◆ TASK BRIEF:
Please return the listing exactly as written, but without its pictures.

━━ INPUT DATA

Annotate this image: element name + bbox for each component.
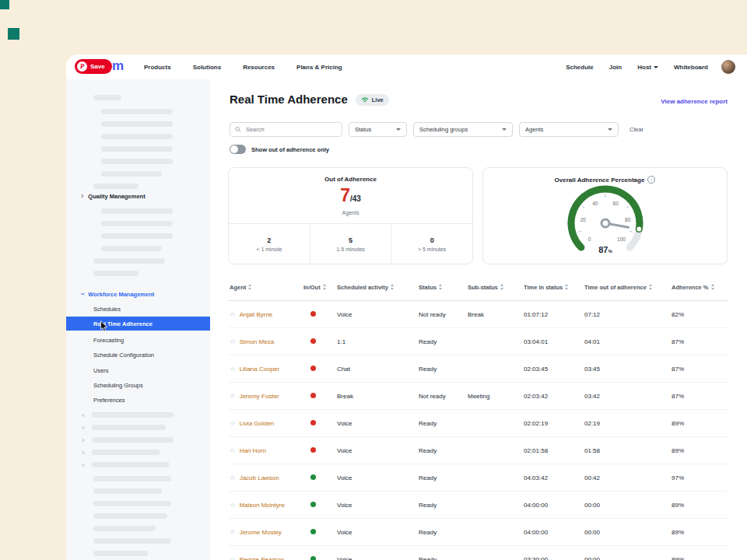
- time-out-of-adherence-cell: 00:00: [584, 529, 672, 536]
- agent-link[interactable]: Livia Golden: [240, 420, 274, 427]
- favorite-star-icon[interactable]: ☆: [230, 501, 236, 509]
- agent-link[interactable]: Maison Mcintyre: [240, 502, 285, 509]
- time-out-of-adherence-cell: 02:19: [584, 420, 672, 427]
- bucket-over-5-minutes: 0 > 5 minutes: [391, 224, 472, 264]
- skeleton-bar: [93, 551, 148, 556]
- nav-schedule[interactable]: Schedule: [566, 64, 594, 71]
- bucket-value: 0: [430, 236, 434, 244]
- table-row[interactable]: ☆ Jerome Mosley Voice Ready 04:00:00 00:…: [228, 519, 728, 546]
- column-header-status[interactable]: Status: [419, 284, 468, 291]
- scheduled-activity-cell: 1:1: [337, 338, 419, 345]
- agent-link[interactable]: Hari Horn: [240, 447, 266, 454]
- sidebar-item-scheduling-groups[interactable]: Scheduling Groups: [66, 378, 210, 393]
- column-header-in-out[interactable]: In/Out: [303, 284, 337, 291]
- table-row[interactable]: ☆ Livia Golden Voice Ready 02:02:19 02:1…: [228, 410, 728, 437]
- column-header-sub-status[interactable]: Sub-status: [468, 284, 524, 291]
- bucket-label: > 5 minutes: [418, 247, 446, 252]
- sidebar-item-label: Forecasting: [93, 337, 124, 344]
- live-label: Live: [372, 96, 384, 103]
- agent-link[interactable]: Jerome Mosley: [240, 529, 282, 536]
- search-input[interactable]: [244, 125, 337, 134]
- sidebar-item-real-time-adherence[interactable]: Real Time Adherence: [66, 317, 210, 331]
- table-row[interactable]: ☆ Simon Meza 1:1 Ready 03:04:01 04:01 87…: [228, 328, 728, 355]
- nav-products[interactable]: Products: [144, 64, 171, 71]
- table-row[interactable]: ☆ Liliana Cooper Chat Ready 02:03:45 03:…: [228, 355, 728, 383]
- search-box[interactable]: [230, 122, 342, 137]
- brand-logo[interactable]: m: [112, 58, 124, 74]
- nav-join[interactable]: Join: [609, 64, 622, 71]
- favorite-star-icon[interactable]: ☆: [230, 365, 236, 373]
- info-icon[interactable]: i: [647, 176, 655, 184]
- sidebar-item-schedules[interactable]: Schedules: [66, 302, 210, 317]
- nav-whiteboard[interactable]: Whiteboard: [674, 64, 708, 71]
- favorite-star-icon[interactable]: ☆: [230, 338, 236, 345]
- view-adherence-report-link[interactable]: View adherence report: [661, 98, 728, 105]
- time-out-of-adherence-cell: 00:00: [584, 502, 672, 509]
- column-header-adherence-percent[interactable]: Adherence %: [672, 284, 728, 291]
- table-row[interactable]: ☆ Hari Horn Voice Ready 02:01:58 01:58 8…: [228, 437, 728, 464]
- adherence-percent-cell: 87%: [672, 393, 728, 400]
- pinterest-save-button[interactable]: P Save: [75, 59, 112, 74]
- favorite-star-icon[interactable]: ☆: [230, 446, 236, 454]
- quality-management-label: Quality Management: [88, 193, 145, 200]
- agents-select[interactable]: Agents: [519, 122, 619, 137]
- sort-icon: [649, 284, 652, 290]
- nav-host-label: Host: [637, 64, 651, 71]
- skeleton-bar: [93, 95, 121, 100]
- column-header-agent[interactable]: Agent: [228, 284, 303, 291]
- sidebar-section-quality-management[interactable]: › Quality Management: [81, 191, 146, 201]
- clear-filters-button[interactable]: Clear: [630, 126, 644, 133]
- favorite-star-icon[interactable]: ☆: [230, 474, 236, 481]
- inout-status-dot: [310, 338, 316, 344]
- agent-link[interactable]: Anjali Byrne: [240, 311, 273, 318]
- nav-plans-pricing[interactable]: Plans & Pricing: [296, 64, 342, 71]
- sidebar-item-preferences[interactable]: Preferences: [66, 393, 210, 408]
- time-in-status-cell: 03:04:01: [524, 338, 584, 345]
- table-row[interactable]: ☆ Anjali Byrne Voice Not ready Break 01:…: [228, 301, 728, 328]
- scheduled-activity-cell: Voice: [337, 474, 419, 481]
- agent-link[interactable]: Reggie Pearson: [240, 556, 284, 560]
- table-row[interactable]: ☆ Jacob Lawson Voice Ready 04:03:42 00:4…: [228, 464, 728, 492]
- favorite-star-icon[interactable]: ☆: [230, 419, 236, 427]
- nav-resources[interactable]: Resources: [243, 64, 275, 71]
- chevron-down-icon: ›: [79, 292, 86, 295]
- nav-solutions[interactable]: Solutions: [193, 64, 221, 71]
- agent-link[interactable]: Jeremy Foster: [240, 393, 279, 400]
- time-out-of-adherence-cell: 01:58: [584, 447, 672, 454]
- inout-status-dot: [310, 556, 316, 560]
- sort-icon: [391, 284, 394, 290]
- status-select[interactable]: Status: [349, 122, 407, 137]
- skeleton-bar: [93, 513, 167, 519]
- favorite-star-icon[interactable]: ☆: [230, 392, 236, 400]
- show-out-of-adherence-toggle[interactable]: [230, 145, 246, 154]
- nav-host[interactable]: Host: [637, 64, 658, 71]
- column-header-time-in-status[interactable]: Time in status: [524, 284, 584, 291]
- favorite-star-icon[interactable]: ☆: [230, 528, 236, 536]
- user-avatar[interactable]: [721, 60, 735, 74]
- time-in-status-cell: 02:03:42: [524, 393, 584, 400]
- favorite-star-icon[interactable]: ☆: [230, 555, 236, 560]
- agent-link[interactable]: Jacob Lawson: [240, 474, 279, 481]
- column-header-time-out-of-adherence[interactable]: Time out of adherence: [584, 284, 672, 291]
- sidebar-item-schedule-configuration[interactable]: Schedule Configuration: [66, 348, 210, 362]
- sidebar-section-workforce-management[interactable]: › Workforce Management: [81, 289, 154, 299]
- scheduled-activity-cell: Voice: [337, 420, 419, 427]
- sort-icon: [500, 284, 503, 290]
- column-header-scheduled-activity[interactable]: Scheduled activity: [337, 284, 419, 291]
- agent-link[interactable]: Liliana Cooper: [240, 366, 280, 373]
- sidebar-item-users[interactable]: Users: [66, 363, 210, 378]
- scheduling-groups-select[interactable]: Scheduling groups: [413, 122, 513, 137]
- favorite-star-icon[interactable]: ☆: [230, 310, 236, 318]
- scheduled-activity-cell: Voice: [337, 447, 419, 454]
- table-row[interactable]: ☆ Reggie Pearson Voice Ready 03:30:00 00…: [228, 546, 728, 560]
- table-row[interactable]: ☆ Maison Mcintyre Voice Ready 04:00:00 0…: [228, 492, 728, 519]
- sidebar-item-forecasting[interactable]: Forecasting: [66, 333, 210, 348]
- skeleton-bar: [93, 488, 162, 494]
- inout-status-dot: [310, 420, 316, 425]
- toggle-knob: [230, 145, 238, 153]
- agent-link[interactable]: Simon Meza: [240, 338, 274, 345]
- table-row[interactable]: ☆ Jeremy Foster Break Not ready Meeting …: [228, 383, 728, 410]
- app-window: P Save m Products Solutions Resources Pl…: [66, 54, 747, 560]
- adherence-percent-cell: 87%: [672, 338, 728, 345]
- inout-status-dot: [310, 393, 316, 398]
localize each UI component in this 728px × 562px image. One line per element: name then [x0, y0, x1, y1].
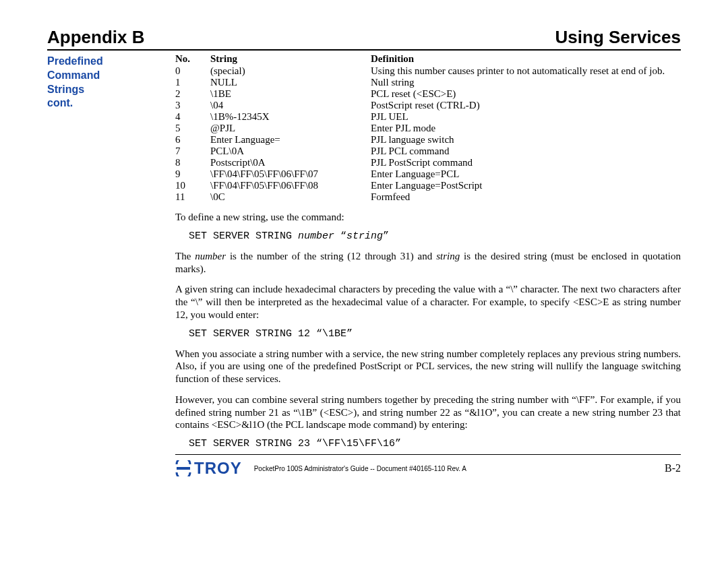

━━━━

◆ SOLUTION:
Annotate this image: element name + bbox for each component.
- time-out-of-adherence-cell: 00:00: [584, 529, 672, 536]
- agent-link[interactable]: Livia Golden: [240, 420, 274, 427]
- favorite-star-icon[interactable]: ☆: [230, 501, 236, 509]
- agent-link[interactable]: Maison Mcintyre: [240, 502, 285, 509]
- time-out-of-adherence-cell: 02:19: [584, 420, 672, 427]
- bucket-over-5-minutes: 0 > 5 minutes: [391, 224, 472, 264]
- skeleton-bar: [93, 551, 148, 556]
- nav-schedule[interactable]: Schedule: [566, 64, 594, 71]
- bucket-value: 0: [430, 236, 434, 244]
- table-row[interactable]: ☆ Jerome Mosley Voice Ready 04:00:00 00:…: [228, 519, 728, 546]
- column-header-status[interactable]: Status: [419, 284, 468, 291]
- scheduled-activity-cell: 1:1: [337, 338, 419, 345]
- agent-link[interactable]: Hari Horn: [240, 447, 266, 454]
- sidebar-item-scheduling-groups[interactable]: Scheduling Groups: [66, 378, 210, 393]
- column-header-in-out[interactable]: In/Out: [303, 284, 337, 291]
- table-row[interactable]: ☆ Livia Golden Voice Ready 02:02:19 02:1…: [228, 410, 728, 437]
- column-header-sub-status[interactable]: Sub-status: [468, 284, 524, 291]
- bucket-label: > 5 minutes: [418, 247, 446, 252]
- sidebar-item-label: Forecasting: [93, 337, 124, 344]
- live-label: Live: [372, 96, 384, 103]
- agent-link[interactable]: Jerome Mosley: [240, 529, 282, 536]
- search-input[interactable]: [244, 125, 337, 134]
- sidebar-item-real-time-adherence[interactable]: Real Time Adherence: [66, 317, 210, 331]
- table-row[interactable]: ☆ Simon Meza 1:1 Ready 03:04:01 04:01 87…: [228, 328, 728, 355]
- nav-products[interactable]: Products: [144, 64, 171, 71]
- table-row[interactable]: ☆ Liliana Cooper Chat Ready 02:03:45 03:…: [228, 355, 728, 383]
- search-box[interactable]: [230, 122, 342, 137]
- brand-logo[interactable]: m: [112, 58, 124, 74]
- nav-join[interactable]: Join: [609, 64, 622, 71]
- favorite-star-icon[interactable]: ☆: [230, 365, 236, 373]
- info-icon[interactable]: i: [647, 176, 655, 184]
- sidebar-item-schedules[interactable]: Schedules: [66, 302, 210, 317]
- nav-whiteboard[interactable]: Whiteboard: [674, 64, 708, 71]
- favorite-star-icon[interactable]: ☆: [230, 338, 236, 345]
- view-adherence-report-link[interactable]: View adherence report: [661, 98, 728, 105]
- time-out-of-adherence-cell: 00:00: [584, 502, 672, 509]
- column-header-adherence-percent[interactable]: Adherence %: [672, 284, 728, 291]
- table-row[interactable]: ☆ Hari Horn Voice Ready 02:01:58 01:58 8…: [228, 437, 728, 464]
- adherence-percent-cell: 87%: [672, 393, 728, 400]
- pinterest-save-button[interactable]: P Save: [75, 59, 112, 74]
- favorite-star-icon[interactable]: ☆: [230, 446, 236, 454]
- quality-management-label: Quality Management: [88, 193, 145, 200]
- agents-select[interactable]: Agents: [519, 122, 619, 137]
- sort-icon: [649, 284, 652, 290]
- nav-host-label: Host: [637, 64, 651, 71]
- skeleton-bar: [93, 95, 121, 100]
- column-header-agent[interactable]: Agent: [228, 284, 303, 291]
- sidebar-section-quality-management[interactable]: › Quality Management: [81, 191, 146, 201]
- clear-filters-button[interactable]: Clear: [630, 126, 644, 133]
- favorite-star-icon[interactable]: ☆: [230, 474, 236, 481]
- inout-status-dot: [310, 338, 316, 344]
- agent-link[interactable]: Anjali Byrne: [240, 311, 273, 318]
- nav-plans-pricing[interactable]: Plans & Pricing: [296, 64, 342, 71]
- sidebar-item-preferences[interactable]: Preferences: [66, 393, 210, 408]
- time-in-status-cell: 03:04:01: [524, 338, 584, 345]
- table-row[interactable]: ☆ Anjali Byrne Voice Not ready Break 01:…: [228, 301, 728, 328]
- scheduled-activity-cell: Voice: [337, 474, 419, 481]
- agent-link[interactable]: Reggie Pearson: [240, 556, 284, 560]
- table-row[interactable]: ☆ Jacob Lawson Voice Ready 04:03:42 00:4…: [228, 464, 728, 492]
- favorite-star-icon[interactable]: ☆: [230, 419, 236, 427]
- nav-resources[interactable]: Resources: [243, 64, 275, 71]
- chevron-down-icon: ›: [79, 292, 86, 295]
- nav-solutions[interactable]: Solutions: [193, 64, 221, 71]
- agent-link[interactable]: Jeremy Foster: [240, 393, 279, 400]
- time-out-of-adherence-cell: 01:58: [584, 447, 672, 454]
- inout-status-dot: [310, 556, 316, 560]
- sort-icon: [391, 284, 394, 290]
- status-select[interactable]: Status: [349, 122, 407, 137]
- skeleton-bar: [93, 513, 167, 519]
- favorite-star-icon[interactable]: ☆: [230, 392, 236, 400]
- show-out-of-adherence-toggle[interactable]: [230, 145, 246, 154]
- nav-host[interactable]: Host: [637, 64, 658, 71]
- column-header-time-in-status[interactable]: Time in status: [524, 284, 584, 291]
- favorite-star-icon[interactable]: ☆: [230, 528, 236, 536]
- user-avatar[interactable]: [721, 60, 735, 74]
- time-in-status-cell: 02:03:42: [524, 393, 584, 400]
- favorite-star-icon[interactable]: ☆: [230, 555, 236, 560]
- agent-link[interactable]: Jacob Lawson: [240, 474, 279, 481]
- column-header-time-out-of-adherence[interactable]: Time out of adherence: [584, 284, 672, 291]
- sidebar-item-schedule-configuration[interactable]: Schedule Configuration: [66, 348, 210, 362]
- sidebar-section-workforce-management[interactable]: › Workforce Management: [81, 289, 154, 299]
- scheduled-activity-cell: Voice: [337, 420, 419, 427]
- sort-icon: [500, 284, 503, 290]
- column-header-scheduled-activity[interactable]: Scheduled activity: [337, 284, 419, 291]
- agent-link[interactable]: Liliana Cooper: [240, 366, 280, 373]
- sidebar-item-users[interactable]: Users: [66, 363, 210, 378]
- scheduling-groups-select[interactable]: Scheduling groups: [413, 122, 513, 137]
- favorite-star-icon[interactable]: ☆: [230, 310, 236, 318]
- scheduled-activity-cell: Voice: [337, 447, 419, 454]
- table-row[interactable]: ☆ Reggie Pearson Voice Ready 03:30:00 00…: [228, 546, 728, 560]
- table-row[interactable]: ☆ Maison Mcintyre Voice Ready 04:00:00 0…: [228, 492, 728, 519]
- sidebar-item-forecasting[interactable]: Forecasting: [66, 333, 210, 348]
- skeleton-bar: [93, 488, 162, 494]
- inout-status-dot: [310, 420, 316, 425]
- toggle-knob: [230, 145, 238, 153]
- agent-link[interactable]: Simon Meza: [240, 338, 274, 345]
- table-row[interactable]: ☆ Jeremy Foster Break Not ready Meeting …: [228, 383, 728, 410]
- app-window: P Save m Products Solutions Resources Pl…: [66, 54, 747, 560]
- adherence-percent-cell: 87%: [672, 338, 728, 345]
- inout-status-dot: [310, 393, 316, 398]
localize each UI component in this 728px × 562px image. One line per element: name then [x0, y0, x1, y1].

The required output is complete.